I was using the Web Proxy to capture a transaction on a website that was sending malformed ContentType in the response. The content type was of the format: charset=x;charset=x. After extraction the store of the sample failed showing a 503 error on the browser and a UnsupportedEncoding exception in the log (the encoding being passed to the String constructor being of the form "x;charset=x"). Looking into the error I saw that the problem was occurring in the Proxy.getContentEncoding method. I also noticed that there were three getContentEncoding methods at different levels (document, etc) all of which use slightly different versions of the indexOf followed by substring index strategy for extraction. I solved my problem by using the regexp below and defaulting to the platform encoding if the expression does not match. Pattern p = Pattern.compile("charset=([\\d\\w-]+)"); This simply extracted the first sequence in the charset. I think the Proxy needs to be more forgiving in its parsing of the Content-Type and if it is malformed use a sensible default as browsers do. I also think that the Content Type extractor should check whether the coding extracted is actually one supported by the Java platform that is running JMeter. It is easier to debug if the failure occurs closer to the source of the problem instead of failing on the store of the Sampler. This problem occurred on an SVN tip build of 28th of March and is still occurring as far as I know.

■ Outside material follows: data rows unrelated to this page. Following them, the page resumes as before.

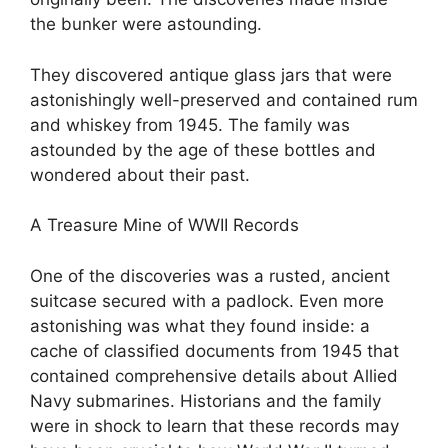
the bunker were astounding.
They discovered antique glass jars that were
astonishingly well-preserved and contained rum
and whiskey from 1945. The family was
astounded by the age of these bottles and
wondered about their past.
A Treasure Mine of WWII Records
One of the discoveries was a rusted, ancient
suitcase secured with a padlock. Even more
astonishing was what they found inside: a
cache of classified documents from 1945 that
contained comprehensive details about Allied
Navy submarines. Historians and the family
were in shock to learn that these records may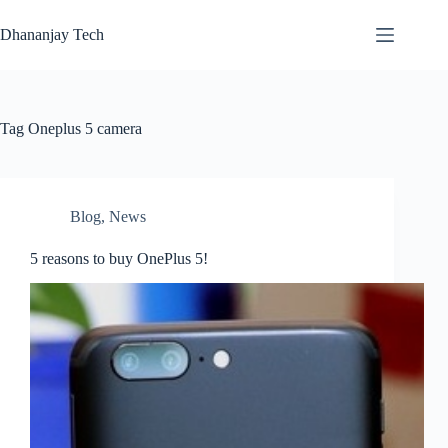
Skip
to
Dhananjay Tech
content
Tag
Oneplus 5 camera
Blog
,
News
5 reasons to buy OnePlus 5!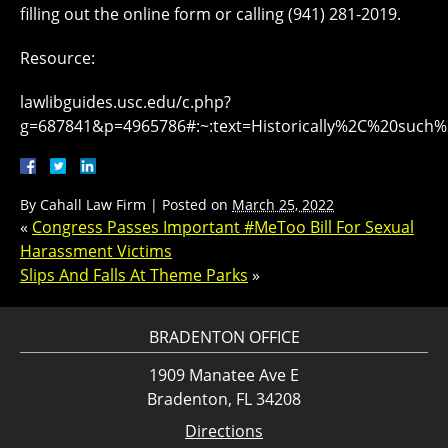
filling out the online form or calling (941) 281-2019.
Resource:
lawlibguides.usc.edu/c.php?
g=687841&p=4965786#:~:text=Historically%2C%20su
By
Cahall Law Firm
|
Posted on
March 25, 2022
«
Congress Passes Important #MeToo Bill For Sexual
Harassment Victims
Slips And Falls At Theme Parks
»
BRADENTON OFFICE
1909 Manatee Ave E
Bradenton, FL 34208
Directions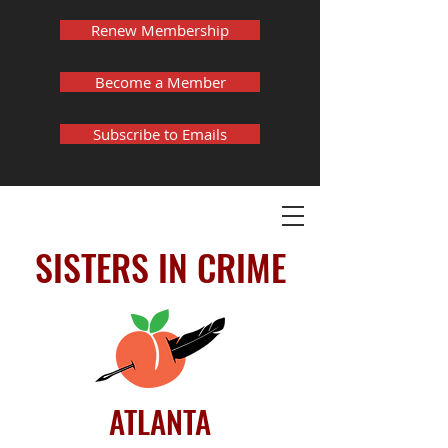
Renew Membership
Become a Member
Subscribe to Emails
SISTERS IN CRIME
ATLANTA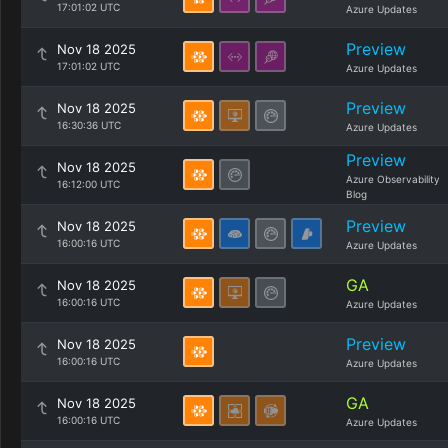
17:01:02 UTC
Azure Updates
Preview
Nov 18 2025
17:01:02 UTC
Azure Updates
Preview
Nov 18 2025
16:30:36 UTC
Azure Updates
Preview
Nov 18 2025
Azure Observability
16:12:00 UTC
Blog
Preview
Nov 18 2025
16:00:16 UTC
Azure Updates
GA
Nov 18 2025
16:00:16 UTC
Azure Updates
Preview
Nov 18 2025
16:00:16 UTC
Azure Updates
GA
Nov 18 2025
16:00:16 UTC
Azure Updates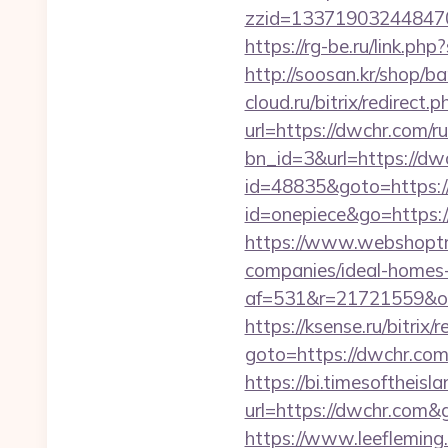
zzid=133719032448470
https://rg-be.ru/link.
http://soosan.kr/shop/
cloud.ru/bitrix/redirect
url=https://dwchr.com/r
bn_id=3&url=https://dwc
id=48835&goto=https:
id=onepiece&go=https:
https://www.webshoptru
companies/ideal-homes
af=531&r=21721559&o=
https://ksense.ru/bitrix/
goto=https://dwc
https://bi.timesoftheis
url=https://dwchr.com
https://www.leeflemin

According to http://www.iana.org/assignments/character-sets charset names may be up to 40 characters of the US-ASCII character set, which would include ";" and space, tab etc. The document cited above lists some charset formal names which also include "." and "-". Unless you can find a formal definition of the allowable characters for a charset, I think it would be safest to assume only that ";" is not allowed. This is what has been fixed in SVN in http://svn.apache.org/viewvc?rev=648909&view=rev http://svn.apache.org/viewvc?rev=648910&view=rev http://svn.apache.org/viewvc?rev=648916&view=rev
(In reply to comment #1) > According to > > http://www.iana.org/assignments/character-sets > Unless you can find a formal definition of the allowable characters for a > charset, I think it would be safest to assume only that ";" is not allowed. I'm happy with this as a solution for the extraction. The refactor to a Helper class makes it easier to read the code too. But if the server specifies a charset that the JVM doesn't support you will still get an invalid captured sampler. I think that the new conversion method should check Charset.isSupported on the captured charset and if the answer is false return Charset.defaultCharset().name(). That way getEncodingFromContentType will always return a valid encoding for the platform.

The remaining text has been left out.